The idea of ‘cradle-to-grave’ learning was part of William Beveridge’s vision of a Britain which empowered citizens through compulsory education. 

The 1944 Education Act raised the school-leaving age to 16, and established the system of primary, secondary and further education. 

Beveridge also suggested government could help new students get into university. The concept is alive and well in Dame Silver’s report in 2016.

In her introduction to the final report, Silver warned that for every child to have access to university, the whole system of education in Scotland would have to change, as well as wider social policy.

“It is rooted in family homes and local communities, in the complex mix of factors that shape aspiration and in the cultural differences between socioeconomic groups,” she said.

“It is exacerbated by the systemic unfairness evident in the admissions and selection processes of institutions, in the school attainment gap and in the efficiency of transitions between education sectors. 

“Access is a whole system problem and it will require system-wide change to solve it.”

NUS Scotland president Vonnie Sandlan was one of the commissioners. She says the report was deliberately “bold and progressive”. 

“Despite many really positive achievements over the years, injustices in access remain – ones that can occur right from birth, and which can far too often follow you to the grave,” she tells Holyrood.

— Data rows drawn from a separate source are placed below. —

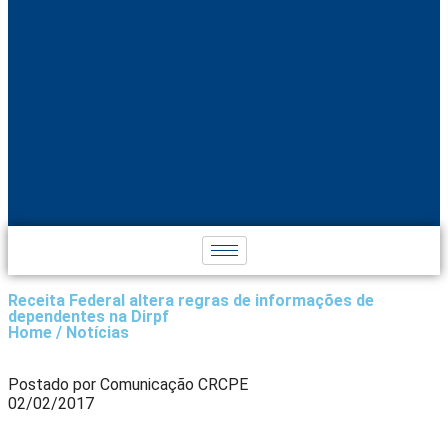
Receita Federal altera regras de informações de
dependentes na Dirpf
Home / Notícias
Postado por Comunicação CRCPE
02/02/2017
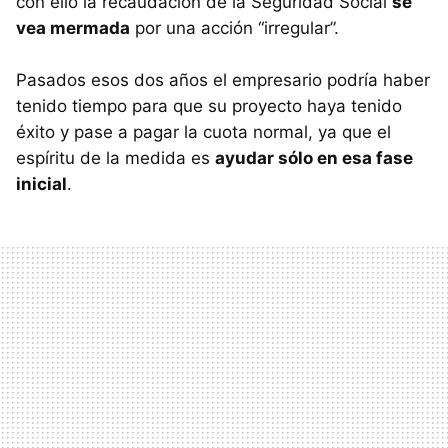
con ello la recaudación de la Seguridad Social
se
vea mermada
por una acción “irregular”.
Pasados esos dos años el empresario podría haber
tenido tiempo para que su proyecto haya tenido
éxito y pase a pagar la cuota normal, ya que el
espíritu de la medida es
ayudar sólo en esa fase
inicial
.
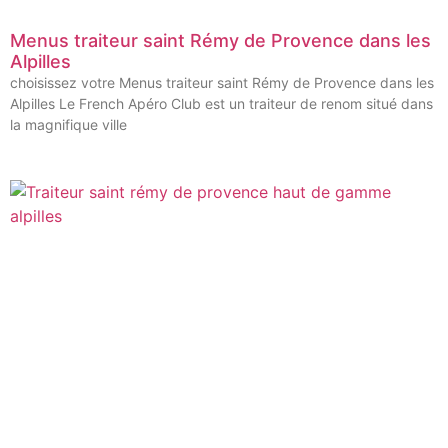
Menus traiteur saint Rémy de Provence dans les
Alpilles
choisissez votre Menus traiteur saint Rémy de Provence dans les
Alpilles Le French Apéro Club est un traiteur de renom situé dans
la magnifique ville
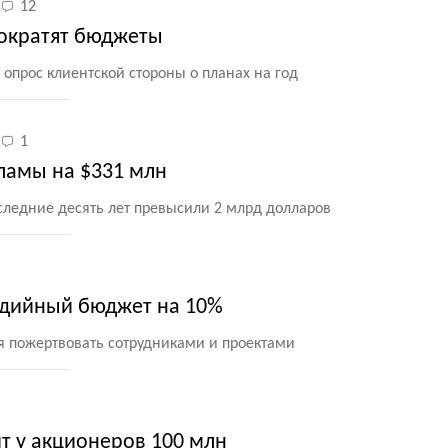
12
ократят бюджеты
опрос клиентской стороны о планах на год
1
кламы на $331 млн
следние десять лет превысили 2 млрд долларов
едийный бюджет на 10%
 пожертвовать сотрудниками и проектами
т у акционеров 100 млн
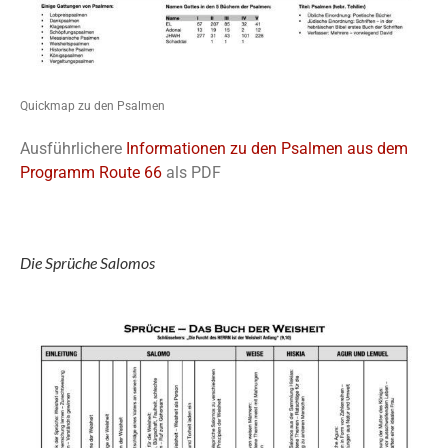
Quickmap zu den Psalmen
Ausführlichere
Informationen zu den Psalmen aus dem
Programm Route 66
als PDF
Die Sprüche Salomos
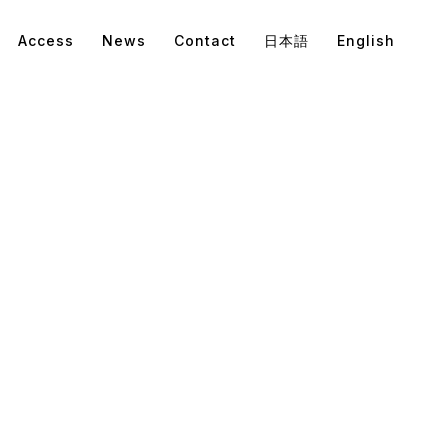
Access
News
Contact
日本語
English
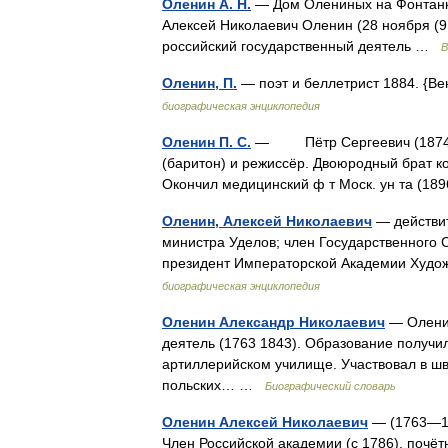
Оленин А. Н.
— Дом Олениных на Фонтанке
Алексей Николаевич Оленин (28 ноября (9 
российский государственный деятель …
В
Оленин, П.
— поэт и беллетрист 1884. {Ве
биографическая энциклопедия
Оленин П. С.
— Пётр Сергеевич (1874, с.
(баритон) и режиссёр. Двоюродный брат ко
Окончил медицинский ф т Моск. ун та (18
Оленин, Алексей Николаевич
— действит
министра Уделов; член Государственного 
президент Императорской Академии Худож
биографическая энциклопедия
Оленин Александр Николаевич
— Оленин
деятель (1763 1843). Образование получи
артиллерийском училище. Участвовал в шв
польских… …
Биографический словарь
Оленин Алексей Николаевич
— (1763—184
Член Российской академии (с 1786), почёт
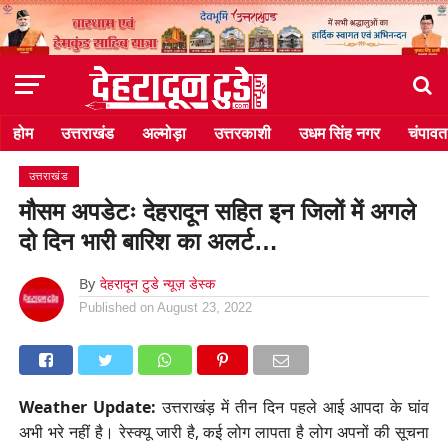
होम
उत्तराखंड
अल्मोड़ा
उत्तरकाशी
उधम सिंह नगर
चंपावत
उत्तराखंड
मौसम अपडेटः देहरादून सहित इन जिलों में अगले
दो दिन भारी बारिश का अलर्ट…
By
देहरादून टुडे न्यूज़ डेस्क
Published on
August 23, 2022
Weather Update:
उत्तराखंड़ में तीन दिन पहले आई आपदा के घांव
अभी भरे नहीं है। रेस्क्यू जारी है, कई लोग लापता है लोग अपनों की सूचना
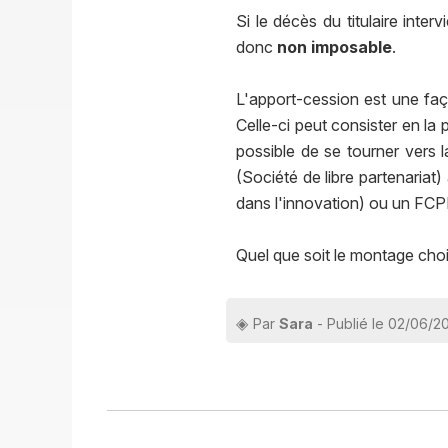
Si le décès du titulaire inter
donc
non imposable
.
L'apport-cession est une faço
Celle-ci peut consister en la 
possible de se tourner vers l
(Société de libre partenari
dans l'innovation) ou un FC
Quel que soit le montage chois
Par
Sara
- Publié le 02/06/2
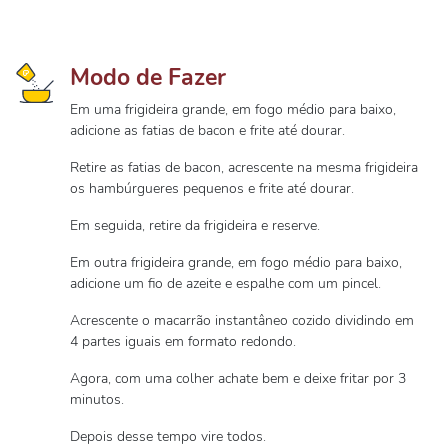
Modo de Fazer
Em uma frigideira grande, em fogo médio para baixo,
adicione as fatias de bacon e frite até dourar.
Retire as fatias de bacon, acrescente na mesma frigideira
os hambúrgueres pequenos e frite até dourar.
Em seguida, retire da frigideira e reserve.
Em outra frigideira grande, em fogo médio para baixo,
adicione um fio de azeite e espalhe com um pincel.
Acrescente o macarrão instantâneo cozido dividindo em
4 partes iguais em formato redondo.
Agora, com uma colher achate bem e deixe fritar por 3
minutos.
Depois desse tempo vire todos.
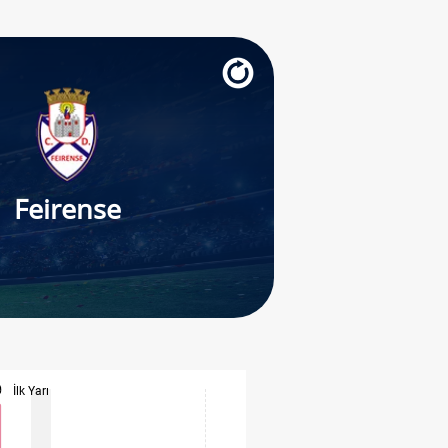
Feirense
İlk Yarı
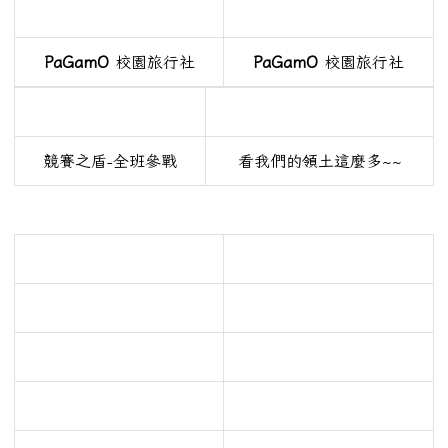
PaGamO
校園旅行社
PaGamO
校園旅行社
競賽之盾-全班參戰
看我們的領土這麼多~~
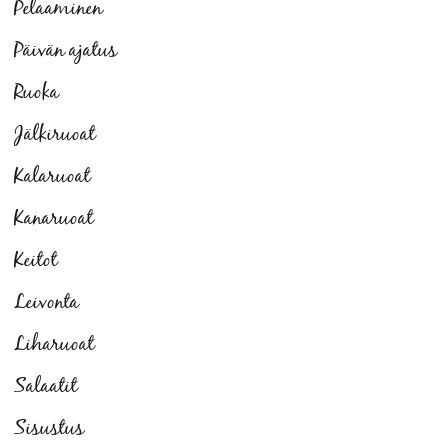
Pelaaminen
Päivän ajatus
Ruoka
Jälkiruoat
Kalaruoat
Kanaruoat
Keitot
Leivonta
Liharuoat
Salaatit
Sisustus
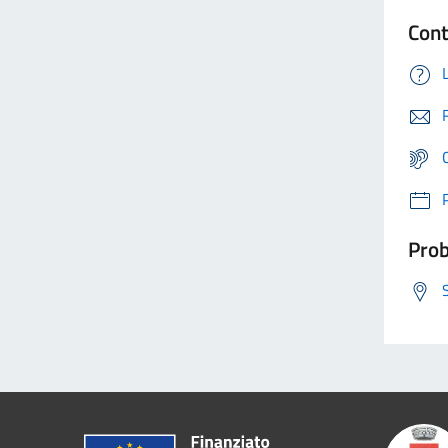
Cont
Prob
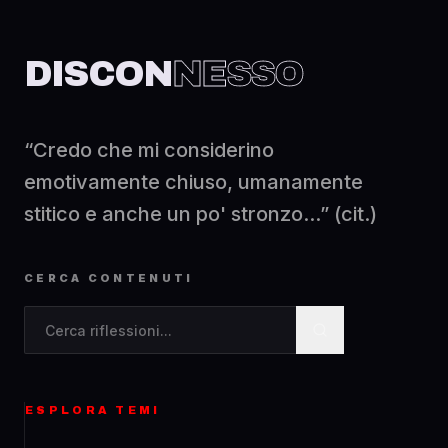
DISCON
NESSO
“Credo che mi considerino
emotivamente chiuso, umanamente
stitico e anche un po' stronzo...” (cit.)
CERCA CONTENUTI
Cerca contenuti nel blog
ESPLORA TEMI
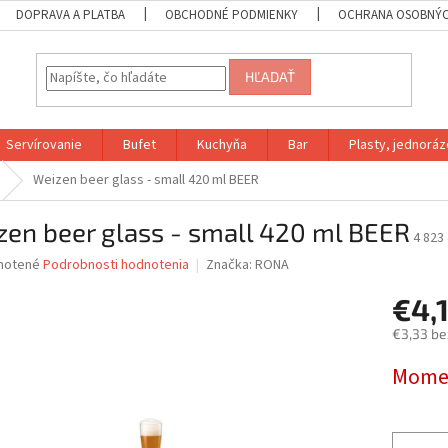
DOPRAVA A PLATBA
OBCHODNÉ PODMIENKY
OCHRANA OSOBNÝC
HĽADAŤ
Servírovanie
Bufet
Kuchyňa
Bar
Plasty, jednoráz
Weizen beer glass - small 420 ml BEER
en beer glass - small 420 ml BEER
4 823
né
notené
Podrobnosti hodnotenia
Značka:
RONA
nie
€4,
u
€3,33 be
Jednotk
Momen
cena:
iek.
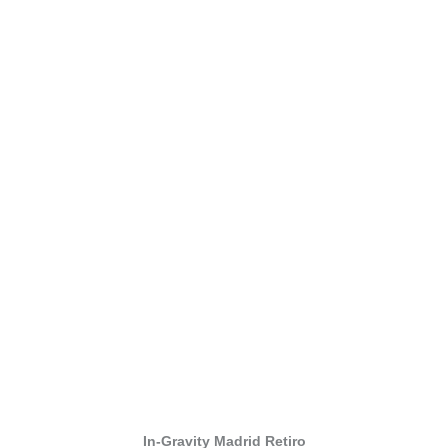
In-Gravity Madrid Retiro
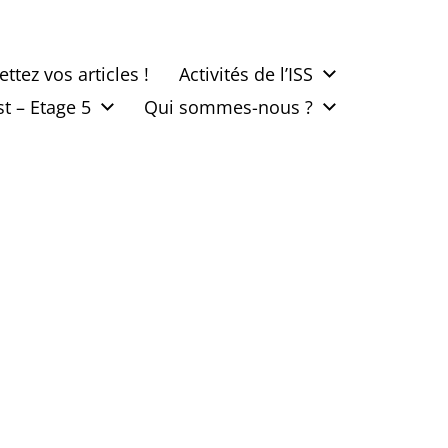
tez vos articles !
Activités de l’ISS
t – Etage 5
Qui sommes-nous ?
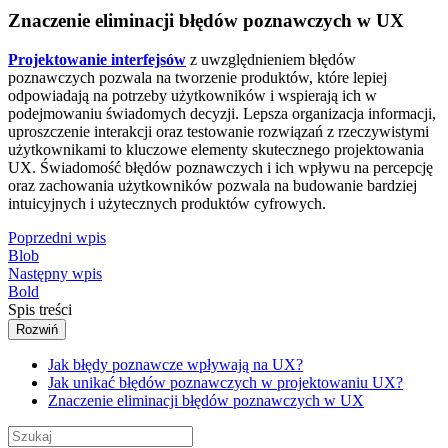
Znaczenie eliminacji błędów poznawczych w UX
Projektowanie interfejsów
z uwzględnieniem błędów
poznawczych pozwala na tworzenie produktów, które lepiej
odpowiadają na potrzeby użytkowników i wspierają ich w
podejmowaniu świadomych decyzji. Lepsza organizacja informacji,
uproszczenie interakcji oraz testowanie rozwiązań z rzeczywistymi
użytkownikami to kluczowe elementy skutecznego projektowania
UX. Świadomość błędów poznawczych i ich wpływu na percepcję
oraz zachowania użytkowników pozwala na budowanie bardziej
intuicyjnych i użytecznych produktów cyfrowych.
Poprzedni wpis
Blob
Następny wpis
Bold
Spis treści
Rozwiń
Jak błędy poznawcze wpływają na UX?
Jak unikać błędów poznawczych w projektowaniu UX?
Znaczenie eliminacji błędów poznawczych w UX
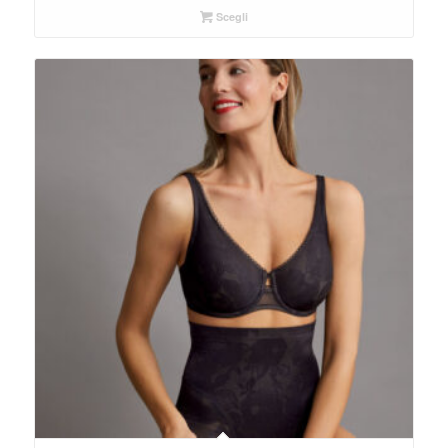
Scegli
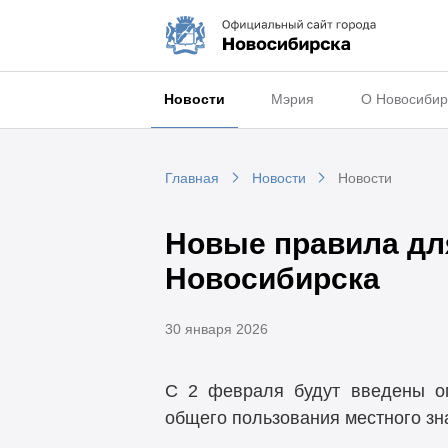
Новости
Мэрия
О Новосибир
Главная
Новости
Новости
Новые правила дл
Новосибирска
30 января 2026
С 2 февраля будут введены ог
общего пользования местного зн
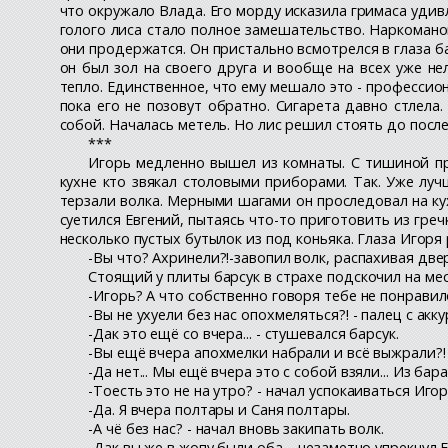
что окружало Влада. Его морду исказила гримаса удивл
голого лиса стало полное замешательство. Наркоманом
они продержатся. Он пристально всмотрелся в глаза ба
он был зол на своего друга и вообще на всех уже не
тепло. Единственное, что ему мешало это - профессион
пока его не позовут обратно. Сигарета давно стлела
собой. Началась метель. Но лис решил стоять до после
***
Игорь медленно вышел из комнаты. С тишиной пр
кухне кто звякал столовыми приборами. Так. Уже луч
терзали волка. Мерными шагами он проследовал на кух
суетился Евгений, пытаясь что-то приготовить из греч
несколько пустых бутылок из под коньяка. Глаза Игоря
-Вы что? Ахринели?!-завопил волк, распахивая две
Стоящий у плиты барсук в страхе подскочил на мес
-Игорь? А что собственно говоря тебе не понравил
-Вы не ухуели без нас опохмеляться?! - палец с акк
-Дак это ещё со вчера... - стушевался барсук.
-Вы ещё вчера апохмелки набрали и всё выжрали?! 
-Да нет... Мы ещё вчера это с собой взяли... Из ба
-Тоесть это не на утро? - начал успокаиваться Игор
-Да. Я вчера полтары и Саня полтары.
-А чё без нас? - начал вновь закипать волк.
-Дак вы же в жопу были оба. - незаметно упрекнул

The recommendations of the commission are to be implemented “in full”, according to the Scottish Government. As well as the appointment of a commissioner, care-experienced young people will be entitled to full bursaries and a major review of student support is to be undertaken.

But what will this ‘whole-system approach’ look like? Like ‘cradle-to-grave’ education, as it happens. 

Sandlan points out the report highlights the attainment gap starts from birth. “Importantly, the work of CoWA recognised and respected that this is an issue that starts at birth [and] that we all have a role to play, identifying the actions that must be taken at every stage, by the appropriate bodies – a ‘through-life’, whole system approach,” she says.

EARLY YEARS

“Our work to close the attainment gap starts in the early years,” said Sturgeon as she outlined her Programme for Government, including piloting different ways to expand free childcare entitlement to 1,140 hours a year.

“By the end of this parliamentary session, we will have doubled the amount of free care available to all three and four-year-olds and the most disadvantaged two-year-olds. That is a truly transformational investment that will not only benefit children and families, but provide employment opportunities for an additional 20,000 early years’ workers.”

What is less clear, however, is how all this free care will drive up attainment or tackle inequality when it comes to learning, when children from the most deprived backgrounds are starting primary school an average of 12 months behind their better-off peers relative to their vocabulary, having far fewer words than their more privileged counterparts.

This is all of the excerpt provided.